Nel corso di questi anni una serie in particolare ha conquistato l’attenzione dei fruitori di Netflix, riuscendo a scavarsi silenziosamente un piccolo spazio all’interno di una nicchia che ancora oggi è alla ricerca di maggiori dettagli in merito. Adesso che arriva con una terza stagione, The Umbrella Academy 3, serie di cui oggi andremo a parlare nella nostra recensione, l’attenzione generale risulta ancora più concentrata rispetto al passato.
La trama di quest’opera da sempre ha dato da riflettere per via del suo essere complicatamente ingarbugliata infatti, ispirando perplessità verso il suo futuro. Saranno riusciti gli sceneggiatori a portare avanti tutti i discorsi precedentemente affrontati, o saranno inciampati nei più grossolani errori del caso? Non ci resta che parlare.
Dove eravamo rimasti?
Nel finale della precedente stagione abbiamo visto i nostri beniamini salvare il mondo dall’apocalisse per la seconda volta, per poi tornare nel nostro presente, avanzando nel tempo. Il salto dagli anni ’60 ad oggi ha ovviamente ispirato alcune forti conseguenze, figlie degli incontri/scontri che tutti loro hanno avuto precedentemente. Ritrovandosi in casa loro, i ragazzi si sono immediatamente scontrati con una scomoda realtà: l’Umbrella Academy non esiste più, sostituita dagli Sparrow. Questi sembrano in tutto e per tutto una copia migliore, più prestante e vincente di quanto loro non siano mai stati. Lo scontro è inevitabile su tutti i livelli. Le conseguenze, come dicevamo anche prima, sono comunque una derivazione di alcune scelte attuate dai protagonisti stessi in momenti differenti del tempo. Starà a loro comprendere quanto accaduto, quello che il loro precedente intervento ha causato e se l’attuale presente potrebbe essere ideale o meno.

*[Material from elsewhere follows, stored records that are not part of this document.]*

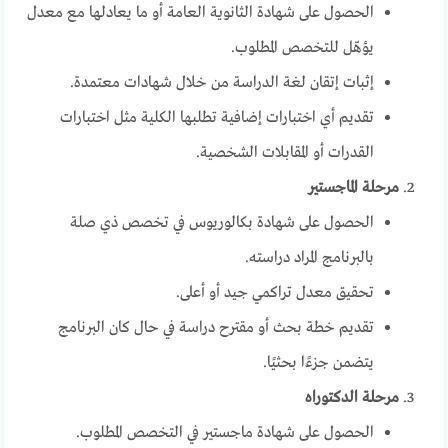
الحصول على شهادة الثانوية العامة أو ما يعادلها مع معدل
يؤهّل للتخصص المطلوب.
إثبات إتقان لغة الدراسة من خلال شهادات معتمدة.
تقديم أي اختبارات إضافية تطلبها الكلية مثل اختبارات
القدرات أو المقابلات الشخصية.
مرحلة الماجستير
الحصول على شهادة بكالوريوس في تخصص ذي صلة
بالبرنامج المراد دراسته.
تحقيق معدل تراكمي جيد أو أعلى.
تقديم خطة بحث أو مقترح دراسة في حال كان البرنامج
يتضمن جزءًا بحثيًا.
مرحلة الدكتوراه
الحصول على شهادة ماجستير في التخصص المطلوب.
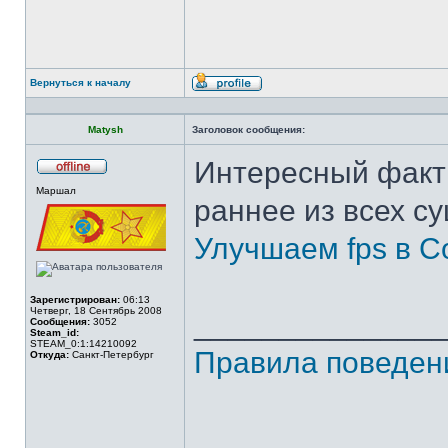
Вернуться к началу
Профиль
Matysh
Заголовок сообщения:
Интересный факт
Не
Маршал
в
раннее из всех с
сети
Улучшаем fps в Co
Зарегистрирован:
06:13
Четверг, 18 Сентябрь 2008
______________
Сообщения:
3052
Steam_id:
STEAM_0:1:14210092
Правила поведен
Откуда:
Санкт-Петербург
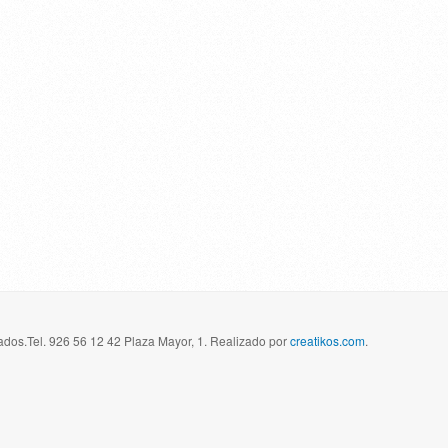
dos.Tel. 926 56 12 42 Plaza Mayor, 1. Realizado por
creatikos.com
.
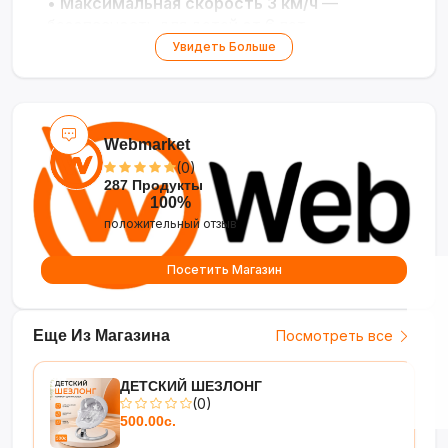
•
Максимальная скорость 3 км/ч
—
безопасность для детей от 6 лет
•
Аккумулятор 12В / 7А·ч
— до 1–2 часов
Увидеть Больше
непрерывной езды
•
Управление одним местом
— простота
использования, компактность
Webmarket
(0)
287 Продукты
100%
положительный отзыв
Посетить Магазин
Еще Из Магазина
Посмотреть все
ДЕТСКИЙ ШЕЗЛОНГ
(0)
500.00с.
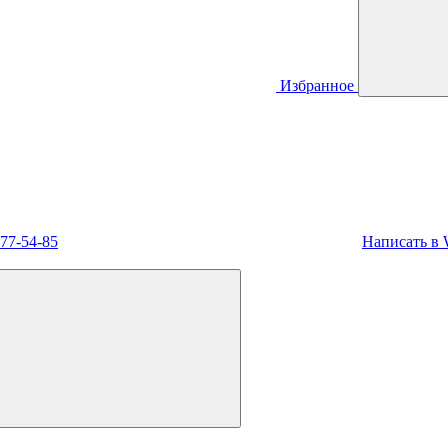
Избранное
477-54-85
Написать в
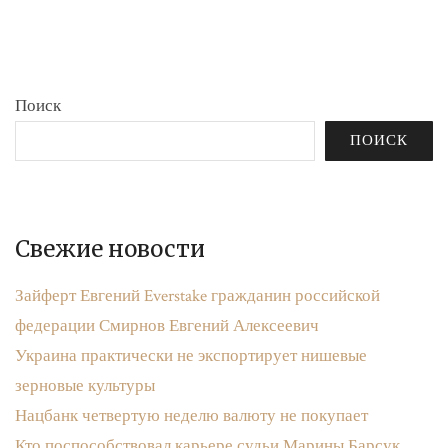
бюджета»
записям
Поиск
ПОИСК
Свежие новости
Зайферт Евгений Everstake гражданин российской
федерации Смирнов Евгений Алексеевич
Украина практически не экспортирует нишевые
зерновые культуры
Нацбанк четвертую неделю валюту не покупает
Кто поспособствовал карьере судьи Марины Барсук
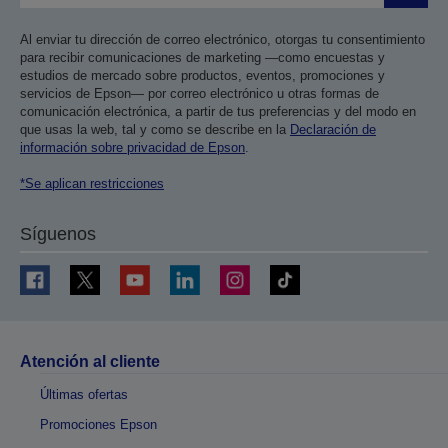
Al enviar tu dirección de correo electrónico, otorgas tu consentimiento
para recibir comunicaciones de marketing —como encuestas y
estudios de mercado sobre productos, eventos, promociones y
servicios de Epson— por correo electrónico u otras formas de
comunicación electrónica, a partir de tus preferencias y del modo en
que usas la web, tal y como se describe en la
Declaración de
información sobre privacidad de Epson
.
*Se aplican restricciones
Síguenos
Atención al cliente
Últimas ofertas
Promociones Epson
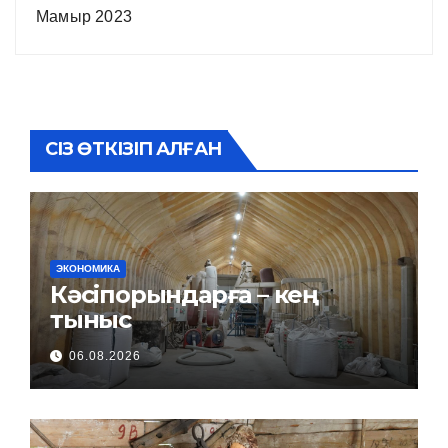
Мамыр 2023
СІЗ ӨТКІЗІП АЛҒАН
ЭКОНОМИКА
Кәсіпорындарға – кең
тыныс
06.08.2026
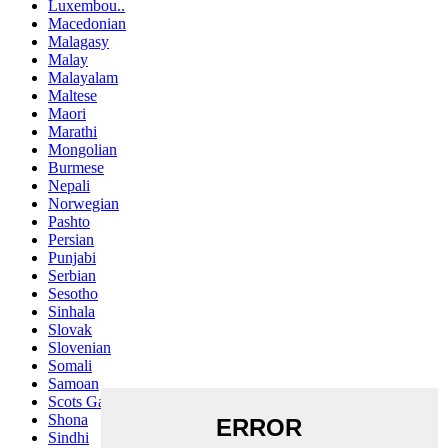
Luxembou..
Macedonian
Malagasy
Malay
Malayalam
Maltese
Maori
Marathi
Mongolian
Burmese
Nepali
Norwegian
Pashto
Persian
Punjabi
Serbian
Sesotho
Sinhala
Slovak
Slovenian
Somali
Samoan
Scots Gaelic
Shona
Sindhi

The Umbrella Academy 3, quindi, mette in gioco due elementi fondamentali nella sua trama, da una parte abbiamo una contorta coerenza con tutto quello che conosciamo sulla storia e sui personaggi, dall’altra, come vedremo più avanti nella recensione, una rielaborazione continua e folle dei protagonisti stessi. Ritrovandosi in un presente del tutto differente dal loro, i protagonisti dovranno fare i conti con alcune importanti mancanze personali, non riconoscendo più quanto avevano creato fino a quel momento. La scelta di saltellare un giro per il tempo continuamente risulta affascinante, specialmente quando impatta sulla singola scrittura di ogni personaggio, anche se andrebbe tenuta attentamente d’occhio anche nel più minuscolo dettaglio.

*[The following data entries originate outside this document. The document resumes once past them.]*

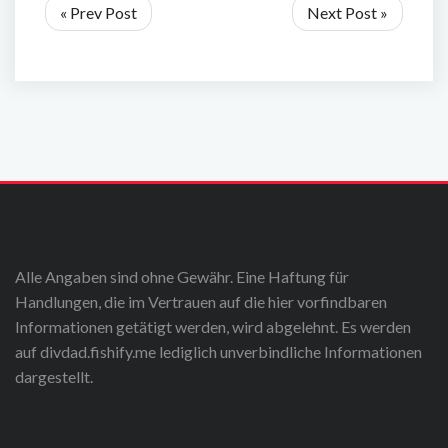
« Prev Post
Next Post »
Alle Angaben sind ohne Gewähr. Eine Haftung für
Handlungen, die im Vertrauen auf die hier vorfindbaren
Informationen getätigt werden, wird abgelehnt. Es werden
auf divdad.fishify.me lediglich unverbindliche Informationen
dargestellt.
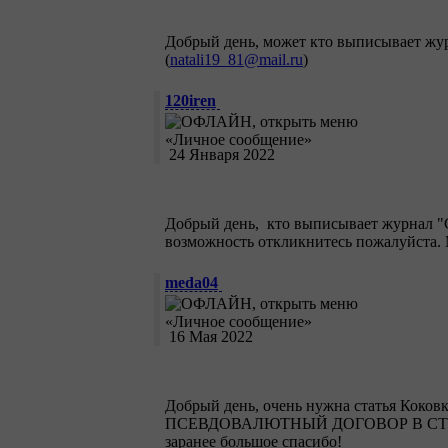
Добрый день, может кто выписывает жур
(
natali19_81@mail.ru
)
120iren
24 Января 2022
Добрый день, кто выписывает журнал "Ст
возможность откликнитесь пожалуйста. 
meda04
16 Мая 2022
Добрый день, очень нужна статья Коко
ПСЕВДОВАЛЮТНЫЙ ДОГОВОР В СТРОИТЕ
заранее большое спасибо!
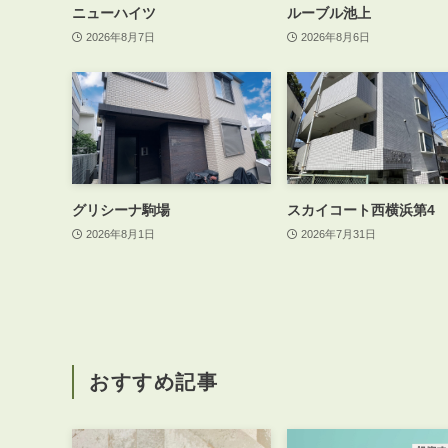
ニューハイツ
ルーブル池上
2026年8月7日
2026年8月6日
グリシーナ駒場
スカイコート西横浜第4
2026年8月1日
2026年7月31日
おすすめ記事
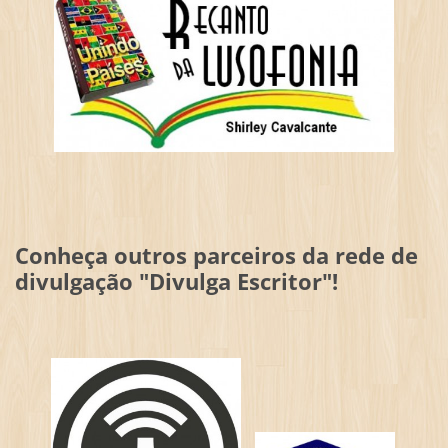
Conheça outros parceiros da rede de
divulgação "Divulga Escritor"!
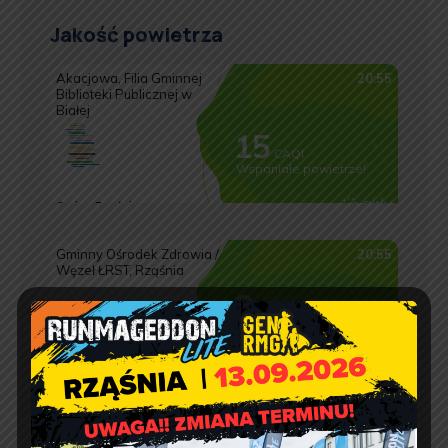
Jakość powietrza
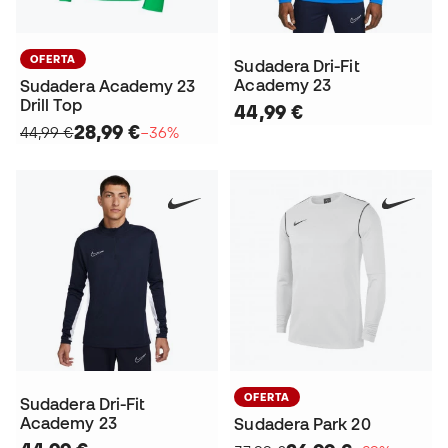
OFERTA
Sudadera Dri-Fit
Academy 23
Sudadera Academy 23
Drill Top
44,99 €
28,99 €
44,99 €
−36%
OFERTA
Sudadera Dri-Fit
Academy 23
Sudadera Park 20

Con questa terza stagione la situazione si complica ulteriormente, restituendo una scrittura che osa sì come in passato, senza però risultare troppo incisiva nel suo insieme. La sensazione di già visto e di una contorta “immobilità” si diffonde di fotogramma in fotogramma, anche quando le cose sembra prendano una strada in cui avanzano. Riconosciamo tutti i volti dei singoli protagonisti che un minimo sono anche cresciuti, è bene sottolinearlo in una recensione di The Umbrella Academy 3, senza però esserlo del tutto. Le cose cambiano senza cambiare, complice, ovviamente, una struttura narrativa che tende maggiormente a rielaborare quanto già si conosce senza troppo avanzare. Pur con qualche difficoltà di fondo la trama fila comunque liscia con leggerezza però, complici le interpretazioni dei protagonisti e un’introspezione generale anche interessante.
Avanti e indietro
Uno dei tratti più interessanti che andremo ad analizzare in questa recensione di The Umbrella Academy, risiede nella resa formale. Mettendo un secondo da parte la CGI non troppo brillante in alcuni frangenti, l’attenzione estetica di fotografia e scenografie resta uno dei tratti più incisivi della serie, ricollegandosi molto spesso alle sue origini sulla carta stampata, firmata Gerard Way. Come sempre ogni singolo sviluppo è coreografato attraverso scelte musicali fatte ad oc in cui i tratti anche più insulsi diventano ben presto elementi di spicco ed epici agli occhi dello spettatore. Un problema di fondo risiede nel modo in cui alcuni personaggi vengono in parte abbandonati a se stessi, rimanendo ancorati a un immaginario che dovrebbe progredire, in qualche modo, sembrando invece fermo agli stilemi che tutti conosciamo. Questo ispira sì una familiarità piacevole che però vorrebbe forse sbocciare in altro, trasformandosi finalmente.